In buddy movies there are all kinds of these friendships with all kinds of rhythms. From the intensity of Thelma and Louise or Butch and Sundance, to the quieter friendships, the once in a year or once in a reunion cycle reconnections. The friendships of extroverts and introverts. Maybe that’s why I imagine Esther and Mordechai as two people who pal around a lot, and also as two people who don’t see each other for a long time.
As we don’t live on bread alone, we also don’t live our dreams on ideas alone, or accomplish big things on meetings alone, or enjoy our lives on family alone.
The Purim practice of mishloach manot ish l’rei’eihu is a way to acknowlege that, to lift up the sweetness of the people we are friends with on any and all of those levels. Our tradition says a hearty treat is what we exchange, and it can be hearty food or even a hearty book!

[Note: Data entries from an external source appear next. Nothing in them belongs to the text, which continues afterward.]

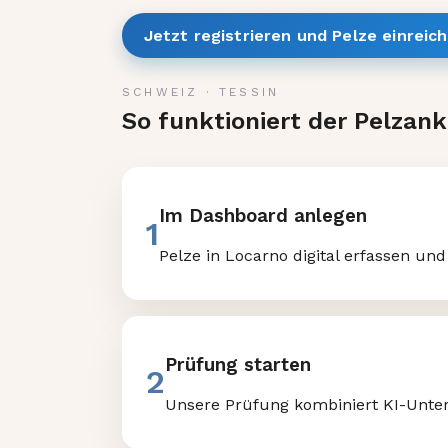
Jetzt registrieren und Pelze einreic
SCHWEIZ
·
TESSIN
So funktioniert der Pelzan
Im Dashboard anlegen
1
Pelze in Locarno digital erfassen und
Prüfung starten
2
Unsere Prüfung kombiniert KI-Unter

And on Shabbat, we call the same kind of thing Shabbat dinner, or Shabbat lunch, or Kiddush at the synagogue. A day of friendship, with food made by friends and served by friends. We don’t go out on adventures, like in the buddy pics, but bring the stories of those adventures here, and as they project in the background we reconnect and talk.
There isn’t any aspect of our lives, any meaningful caper, that isn’t better as a buddy film. So on this Shabbat half an hour before Kiddush, and a week before Purim: May we send each other the blessings of Betzalel and Oholiav, of Moshe and Miryam and Aharon, of Esther and Mordechai.